В избе стояла сизая полутьма, но маленькие заснеженные окошки справа уже рдели багровым цветом; косо ложились на пол красные лучи, плотные, как плахи. Было еще раннее утро, немецкие офицеры спали на полу, на соломенных матрацах, покрывшись шинелями, от дверей по ногам несло стужей. Подберезкин оглянулся. Изба была самая обыкновенная, крестьянская; по рисункам, в такой избе держал когда-то Кутузов военный совет в Филях: деревянные стены без обоев с квадратными переплетами окна, широкие низкие скамьи, врубленные вдоль стен, огромная русская печь по левую руку от дверей, в переднем углу — досчатый стол и над ним божница с иконами и висячей лампой. Всё было, как прежде, и Подберезкин опять радостно, всем сердцем, ощутил Россию. С какой тягой вспоминал он всегда в чистеньких городоподобных деревнях Европы, с радио и бензинными станциями, о былой русской деревне, о русской крестьянской избе с резными окнами, со старинными темными образами в красном углу, с расписными полотенцами, с медным самоваром на столе! Он не успел еще по-настоящему оглядеться и придти в себя от сна — болели бока и шея — как дверь в избу тихо отворилась и просунулась старушечья голова, повязанная платком.
— Ефим, а Ефим, — тихо сказала старуха, — когда печь топить будем? Солнышко уж в спину греет. Ай, спишь до сей поры? Стыд и срам!..
— А не сказывали ничего. Приехали и спать легли, — отозвался густой мужской голос сверху. Поведя глазами, Подберезкин увидел сначала огромные ноги, потом пестрые домотканные портки и дальше седую мохнатую голову — как седую копну сена. Старик сидел на краю печи, свесив ноги. Увидев, что на него смотрят, он дернул ногами, как будто хотел закинуть их обратно на печь, и остался по-прежнему сидеть, вопросительно глядя на Подберезкина скорбными голубыми, для его лет изумительно ясными глазами. «Объявляться или не объявляться русским?» — подумал в нерешительности Подберезкин. Прикидываясь немцем, он мог больше услышать, но было как-то совестно обманывать старика, скрываться на родине и, сам еще не отдавая себе ясно отчета, он сказал, улыбаясь:
— Проснулся, дедушка?
— А проснулся, сынок, — ответил тот глухим басом, ничуть, по-видимому, не удивляясь русской речи, и тотчас же слез на пол, достал сверху валенки и онучи и, сев на приступку у печи, стал обуваться.

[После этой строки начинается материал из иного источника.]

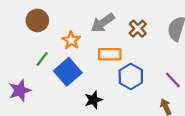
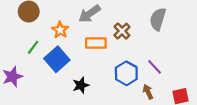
brown cross: (138, 29) -> (122, 31), moved
blue hexagon: (131, 76) -> (126, 73), moved

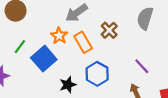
orange star: (60, 30) -> (59, 36), moved
orange rectangle: (96, 43) -> (83, 42), turned 60
blue hexagon: (126, 73) -> (97, 74), moved

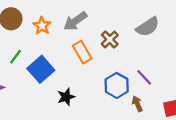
gray semicircle: (145, 18) -> (148, 27), turned -140
orange star: (59, 36) -> (42, 26), moved
blue hexagon: (97, 74) -> (117, 85), moved

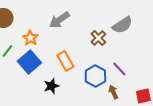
orange star: (42, 26) -> (30, 38), moved
brown cross: (110, 39) -> (98, 38), moved
orange rectangle: (82, 52) -> (65, 61), moved

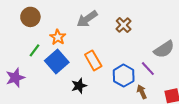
gray semicircle: (122, 25) -> (164, 49), moved
brown cross: (98, 38) -> (124, 25), moved

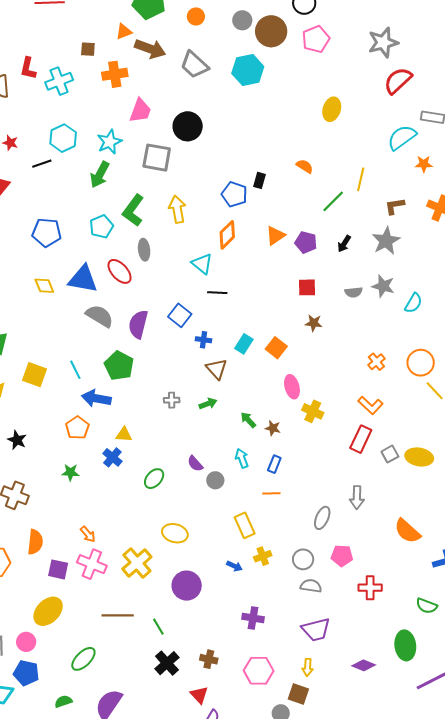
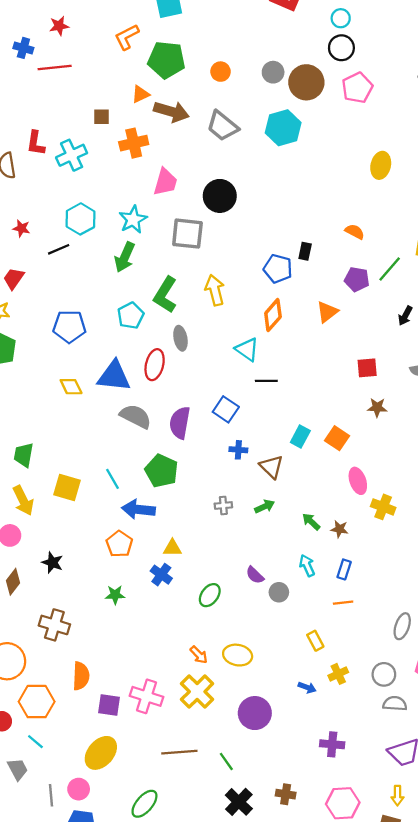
purple pentagon: (306, 242) -> (357, 279), moved
red ellipse: (120, 271) -> (155, 365), turned 60
blue cross: (203, 340) -> (238, 450), moved
yellow rectangle: (245, 525) -> (315, 641), size x0.7
orange arrow: (88, 534) -> (199, 655), moved

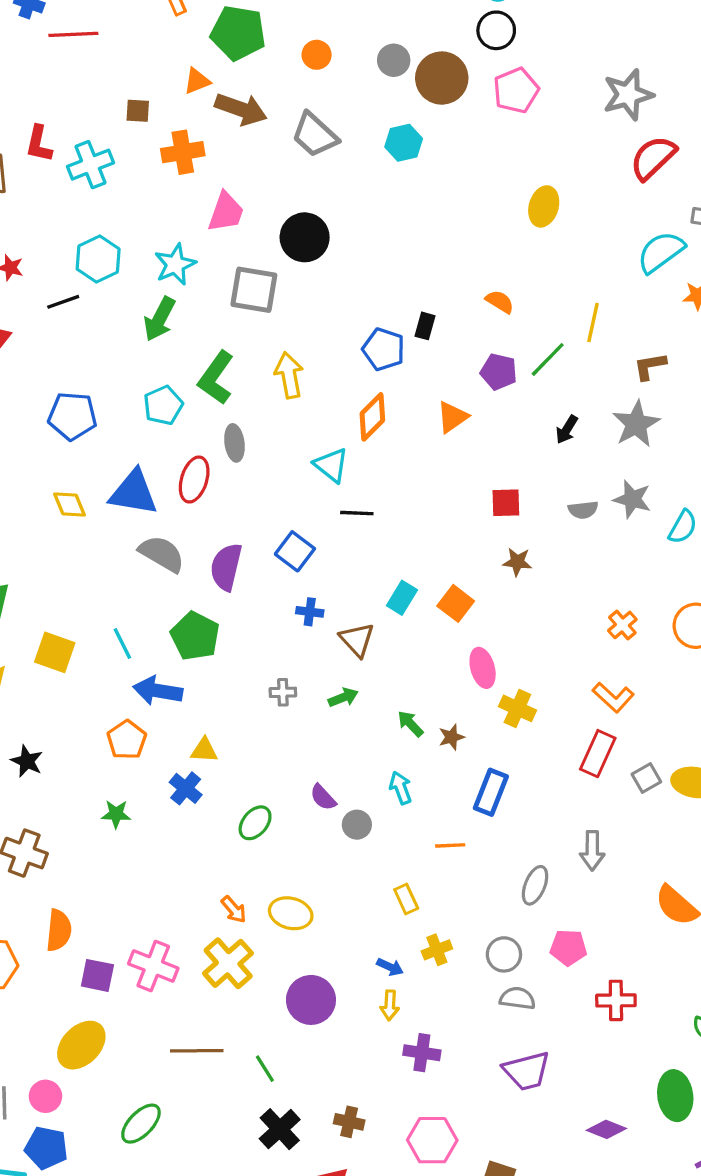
cyan hexagon: (283, 128) -> (404, 143), size x0.7
brown star: (340, 529) -> (451, 737), turned -30
blue rectangle: (344, 569) -> (491, 792), moved, size x1.5
yellow arrow: (397, 796) -> (390, 1005), moved

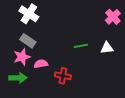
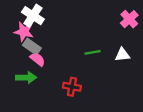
pink star: (22, 57) -> (24, 32), moved, turned 30
pink semicircle: (41, 64) -> (38, 59), moved, turned 48
green arrow: (18, 78) -> (26, 78), moved

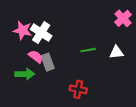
white cross: (33, 16) -> (41, 33), moved
gray rectangle: (32, 47) -> (48, 62), moved, turned 35
red cross: (72, 87) -> (78, 89), moved

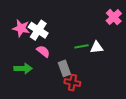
white triangle: (116, 52) -> (97, 47), moved
pink semicircle: (36, 57) -> (43, 51), moved
gray rectangle: (48, 62) -> (64, 68), moved

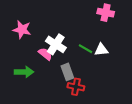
pink cross: (114, 17) -> (106, 13), moved, turned -35
white cross: (38, 30) -> (56, 44), moved
green line: (81, 46) -> (85, 49), turned 40

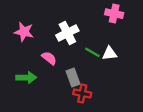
white cross: (56, 44) -> (67, 33), moved, turned 30

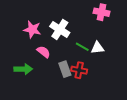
pink star: (24, 32) -> (32, 29), moved
white cross: (67, 33) -> (60, 29), turned -30
red cross: (82, 93) -> (79, 70), moved

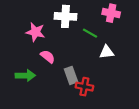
white cross: (60, 29) -> (65, 16), moved, turned -30
green line: (82, 47) -> (90, 33), moved
red cross: (79, 70) -> (84, 87), moved

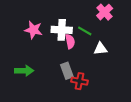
pink cross: (111, 13) -> (105, 12), turned 35
white cross: (65, 16) -> (62, 30), moved
pink semicircle: (48, 57) -> (70, 41), moved, turned 40

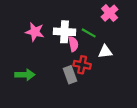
red cross: (79, 81) -> (82, 65), moved

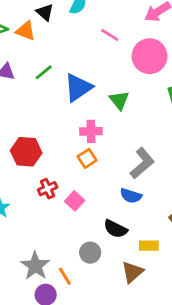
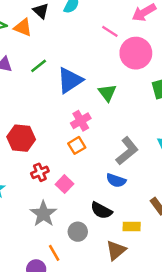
pink line: (110, 35) -> (110, 31), moved
pink cross: (91, 131) -> (81, 121), turned -30
gray star: (35, 266) -> (43, 214), moved

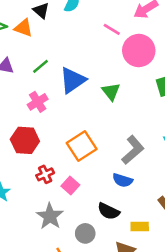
pink cross: (81, 121) -> (38, 102), moved
orange square: (77, 145) -> (82, 146), size x1.6

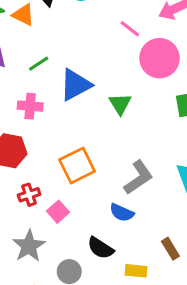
pink cross: (38, 102) -> (30, 106), turned 30

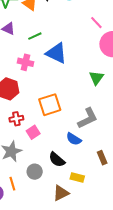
blue triangle: (76, 85) -> (56, 53), turned 45
green triangle: (120, 104) -> (96, 78), moved
brown rectangle: (170, 249) -> (102, 158), moved

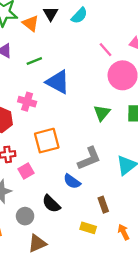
pink cross: (25, 62) -> (27, 102), moved
yellow rectangle: (77, 177) -> (88, 228), moved
brown triangle: (61, 193) -> (37, 243), moved

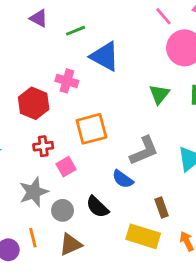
gray circle: (25, 216) -> (63, 210), moved
yellow rectangle: (88, 228) -> (143, 236), size x1.6
brown triangle: (37, 243) -> (70, 244), moved

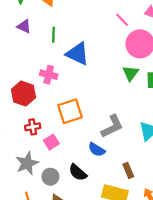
green line: (76, 31) -> (54, 35), turned -64
green triangle: (159, 94) -> (131, 73), moved

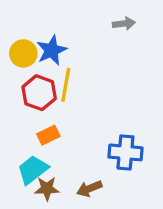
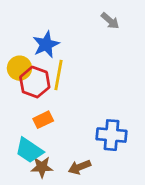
gray arrow: (124, 24) -> (110, 21), turned 48
yellow circle: (23, 53) -> (19, 68), moved
cyan trapezoid: (33, 170) -> (29, 150), turned -108

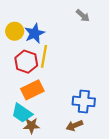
yellow circle: (19, 68) -> (15, 31), moved
orange rectangle: (43, 120) -> (32, 90), size x1.5
brown arrow: (79, 167) -> (74, 126), moved

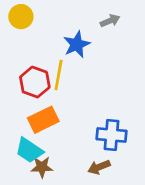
gray arrow: (83, 16) -> (110, 21), turned -64
yellow circle: (15, 31) -> (21, 17), moved
blue star: (35, 33) -> (77, 44), moved

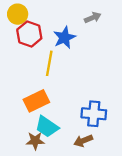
red hexagon: (35, 82) -> (29, 34), moved
cyan trapezoid: (29, 150) -> (47, 127), moved

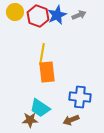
red hexagon: (29, 34) -> (38, 16), moved
blue star: (64, 38) -> (57, 15), moved
orange rectangle: (36, 101) -> (47, 72), moved, turned -70

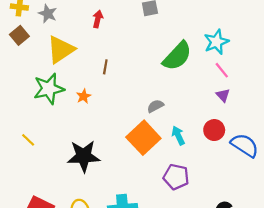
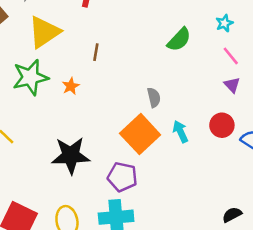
cyan star: (216, 42) -> (224, 23), size x0.6
green semicircle: (177, 56) -> (179, 40), size x0.7
gray semicircle: (155, 106) -> (154, 97), turned 105
purple pentagon: (176, 177) -> (122, 177), moved

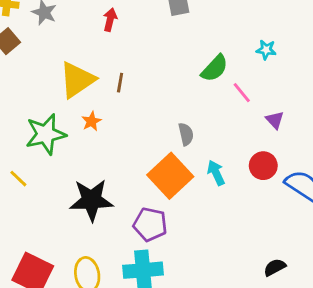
cyan star: (224, 23) -> (266, 50), turned 30
yellow triangle: (44, 32) -> (77, 80), moved
pink line: (231, 56) -> (242, 93), moved
green star: (30, 77) -> (46, 134), moved

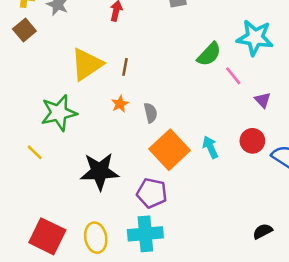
cyan star: (266, 50) -> (255, 38), size x2.0
orange star: (91, 121) -> (120, 104), moved
gray semicircle: (186, 134) -> (150, 113), moved

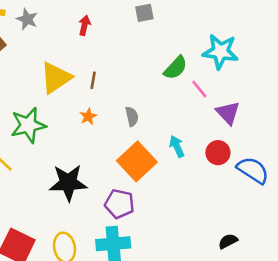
purple triangle: (263, 100) -> (228, 113), size x1.5
gray semicircle: (150, 113) -> (132, 116), moved
cyan arrow: (210, 147) -> (177, 146), moved

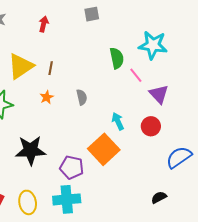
green semicircle: (176, 68) -> (117, 58), turned -55
orange square: (137, 161) -> (104, 149), moved
blue semicircle: (253, 170) -> (179, 157), moved, turned -68

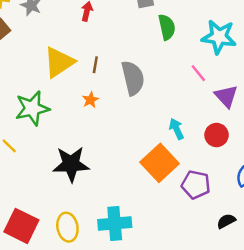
green semicircle: (117, 58) -> (167, 27), moved
gray semicircle: (82, 97) -> (133, 78), moved, size x1.8
purple pentagon: (72, 167) -> (196, 185), moved

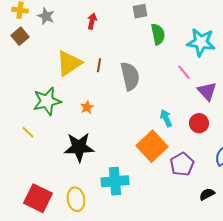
orange star: (90, 100) -> (87, 107), moved
purple pentagon: (196, 185) -> (182, 164), turned 30
cyan cross: (115, 223) -> (115, 181), moved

— Раньше и о будень день не обул бы таких катанок — зашиты, залатаны, — показал он, смеясь в бороду, на огромные серые валенки с заплатами со всех сторон, — постыдился бы по деревне пройти, мужики бы засмеяли: всё пропил, видно, Ефим. Разве что Ваньке Шалатыге носить их было прежде — был у нас такой франт, почитай круглый год без верхних штанов ходил, зато чарки крепко держался, — продолжал он рассказывать, изредка поглядывая на Подберезкина, а тому казалось, что он сидит в театре и смотрит на какого-то толстовского или чеховского мужика.
— Нонче будет праздник Крещенья, — продолжал старик. — Немцы церковь открыли, на старости лет могу Богу помолиться, а думал уж не доживу до таких дён. Молодые Бога совсем не знают. Креста положить не умеют. А ты крещеный будешь? Али в Бога тоже не веришь? При Советах сказывали — заграницей ученые Бога совсем отменили.
— Крещеный, дедушка, крещеный и в Бога верую.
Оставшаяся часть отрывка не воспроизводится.